Maine utilities won’t know costs of ice storm damage for several weeks

Posted Jan. 02, 2014, at 5:25 p.m.
Last modified Jan. 02, 2014, at 6 p.m.
Sunday's ice storm coated berries hanging on a bush along Pier Street in Bangor.
Sunday's ice storm coated berries hanging on a bush along Pier Street in Bangor.
Hanna Bonaiuto spreads salt on the sidewalk in front of Verve Burritos in downtown Bangor on Sunday morning.
Kevin Bennett
Hanna Bonaiuto spreads salt on the sidewalk in front of Verve Burritos in downtown Bangor on Sunday morning.

BANGOR, Maine — Officials with Maine’s electric utilities say it likely will be two weeks to a month before they get an accurate estimate of the costs associated with the year-end ice storm.
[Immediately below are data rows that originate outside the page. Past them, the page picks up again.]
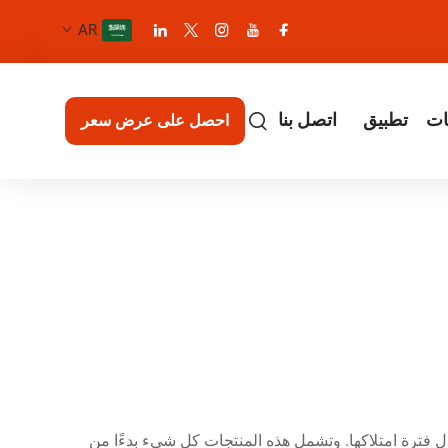
AR
ات
تطبيق
اتصل بنا
احصل على عرض سعر
فترة امتلاكها. وتشمل هذه المنتجات كل شيء بدءًا من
The storm knocked out power to tens of thousands of Mainers, and Emera Maine, formerly Bangor Hydro Electric Co., and Central Maine Power, along with hundreds of contracted crews from across New England and Canada, spent more than a week restoring service and cleaning up the mess.

Susan Faloon, spokeswoman for Emera Maine, said Thursday that she expects the costs to be “pretty significant,” but that the company probably wouldn’t have an accurate assessment of the damage for several weeks. Emera Maine should have an estimate for its own expenses related to the storm next week, but it will take longer to gather figures from the outside companies who assisted in restoring power.

Another storm hit Maine on Thursday and was expected to drop as much as a foot of snow in southern parts of the state.

“There are still lots of damaged trees out there that are going to keep falling,” Faloon said.

On Thursday, crews were continuing to work to cut back trees that threatened power lines in hopes of stemming outages from the coming snowstorm and any winds that might pop up this winter. The ice is still weighing heavy on trees, as the frigid temperatures haven’t let up.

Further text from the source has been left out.